Generative Language Models

Deep Learning Models for NLP have to cover the syntactic (POS, normalization, lemmatization, etc.), semantic (Word Sense Disambiguation, Named Entity Recognition, concept extraction, etc.) and pragmatic (e.g., Sarcasm detection, Aspect extraction, Polarity, etc.) layers. Networks that operate on so many layers and cover multiple aspects of language are called Language Models (LMs) and form the backbone of modern NLP. Many LMs are also generative models as they can easily discover and learn the patterns from inputs and use them to generate new examples. They can also be used to generate adversarial examples, if needed, leading to a more balanced training than if classic unsupervised methods are used. Some well-known generative models include GANs and Transformers.

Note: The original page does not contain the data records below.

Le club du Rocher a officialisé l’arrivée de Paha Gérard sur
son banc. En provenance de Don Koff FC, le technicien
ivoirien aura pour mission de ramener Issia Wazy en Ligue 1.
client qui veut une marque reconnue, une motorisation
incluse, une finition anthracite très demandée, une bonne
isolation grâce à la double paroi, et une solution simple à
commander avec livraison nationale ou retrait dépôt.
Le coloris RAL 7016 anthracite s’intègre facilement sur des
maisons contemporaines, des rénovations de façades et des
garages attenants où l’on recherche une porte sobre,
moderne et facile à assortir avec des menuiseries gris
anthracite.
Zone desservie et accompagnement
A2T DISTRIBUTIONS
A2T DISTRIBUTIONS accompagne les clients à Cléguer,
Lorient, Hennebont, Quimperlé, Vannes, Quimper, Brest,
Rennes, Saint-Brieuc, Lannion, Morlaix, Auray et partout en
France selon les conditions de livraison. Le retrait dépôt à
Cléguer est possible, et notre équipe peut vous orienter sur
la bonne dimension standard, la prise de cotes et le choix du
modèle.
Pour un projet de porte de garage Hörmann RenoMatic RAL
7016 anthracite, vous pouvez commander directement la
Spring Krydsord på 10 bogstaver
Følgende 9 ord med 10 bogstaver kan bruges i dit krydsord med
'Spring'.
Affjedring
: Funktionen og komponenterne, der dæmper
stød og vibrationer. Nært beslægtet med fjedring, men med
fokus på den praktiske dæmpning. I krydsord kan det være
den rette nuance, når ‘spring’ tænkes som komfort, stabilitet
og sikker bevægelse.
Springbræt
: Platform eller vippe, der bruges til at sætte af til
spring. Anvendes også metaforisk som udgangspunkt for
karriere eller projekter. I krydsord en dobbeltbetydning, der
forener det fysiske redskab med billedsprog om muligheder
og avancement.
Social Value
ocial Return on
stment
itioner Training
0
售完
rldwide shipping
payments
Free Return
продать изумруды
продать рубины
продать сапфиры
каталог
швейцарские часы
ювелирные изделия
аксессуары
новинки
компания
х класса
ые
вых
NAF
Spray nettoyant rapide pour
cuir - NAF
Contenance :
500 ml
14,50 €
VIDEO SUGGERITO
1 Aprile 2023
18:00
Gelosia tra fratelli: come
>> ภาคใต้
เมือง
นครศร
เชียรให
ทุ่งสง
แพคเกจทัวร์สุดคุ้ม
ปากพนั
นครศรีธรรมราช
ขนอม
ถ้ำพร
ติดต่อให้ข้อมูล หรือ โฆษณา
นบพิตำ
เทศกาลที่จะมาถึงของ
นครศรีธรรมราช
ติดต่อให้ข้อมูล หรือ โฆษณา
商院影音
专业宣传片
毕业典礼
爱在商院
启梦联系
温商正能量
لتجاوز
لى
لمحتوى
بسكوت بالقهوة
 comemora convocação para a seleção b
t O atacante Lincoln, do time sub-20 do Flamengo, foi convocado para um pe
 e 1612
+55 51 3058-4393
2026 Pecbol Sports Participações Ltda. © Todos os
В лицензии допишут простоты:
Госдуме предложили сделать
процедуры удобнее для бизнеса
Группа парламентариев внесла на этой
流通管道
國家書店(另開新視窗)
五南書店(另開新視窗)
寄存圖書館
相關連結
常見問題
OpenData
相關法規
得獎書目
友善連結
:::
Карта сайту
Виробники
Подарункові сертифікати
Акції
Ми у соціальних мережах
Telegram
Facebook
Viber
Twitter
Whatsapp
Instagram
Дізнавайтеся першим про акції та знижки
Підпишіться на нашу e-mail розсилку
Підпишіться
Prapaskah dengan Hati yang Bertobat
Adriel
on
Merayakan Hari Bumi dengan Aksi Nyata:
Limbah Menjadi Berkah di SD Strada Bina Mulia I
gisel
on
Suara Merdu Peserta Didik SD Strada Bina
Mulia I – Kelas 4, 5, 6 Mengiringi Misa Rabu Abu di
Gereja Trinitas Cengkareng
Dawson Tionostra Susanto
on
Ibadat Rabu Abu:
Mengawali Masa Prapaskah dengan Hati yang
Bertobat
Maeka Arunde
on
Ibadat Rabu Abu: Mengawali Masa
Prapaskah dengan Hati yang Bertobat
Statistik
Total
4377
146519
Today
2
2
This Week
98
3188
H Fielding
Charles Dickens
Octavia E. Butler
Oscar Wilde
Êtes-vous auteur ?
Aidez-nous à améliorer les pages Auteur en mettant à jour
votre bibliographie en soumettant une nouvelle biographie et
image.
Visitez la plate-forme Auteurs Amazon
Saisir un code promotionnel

Transformers are considered the de facto architecture today. A Transformer contains a series of self-attention layers that are distributed through its various components. Self-attention is a mechanism that computes a representation of a sequence from a set of different positions of the same sequence. The Transformer model itself is simple and consists of pairs of encoders and decoders. Encoders encapsulate layers of self-attention coupled with feed-forward layers, whereas decoders encapsulate self-attention layers followed by encoder-decoder attention and feed-forward layers. The attention computation is done in parallel and the results are then combined. The result is termed a multi-head attention, and it provides the model with the ability to orchestrate information from different representation subspaces (e.g., multiple weight matrices) at various positions (e.g., different words in a sentence). Its outputs are fed either to other encoders or into decoders, depending on the architecture. There is no fixed number of encoders and decoders which can be included in this architecture, but they will typically be paired. In newer architectures, encoders and decoders can also be used for different tasks, e.g., encoder for Question Answering and decoder for Text Comprehension.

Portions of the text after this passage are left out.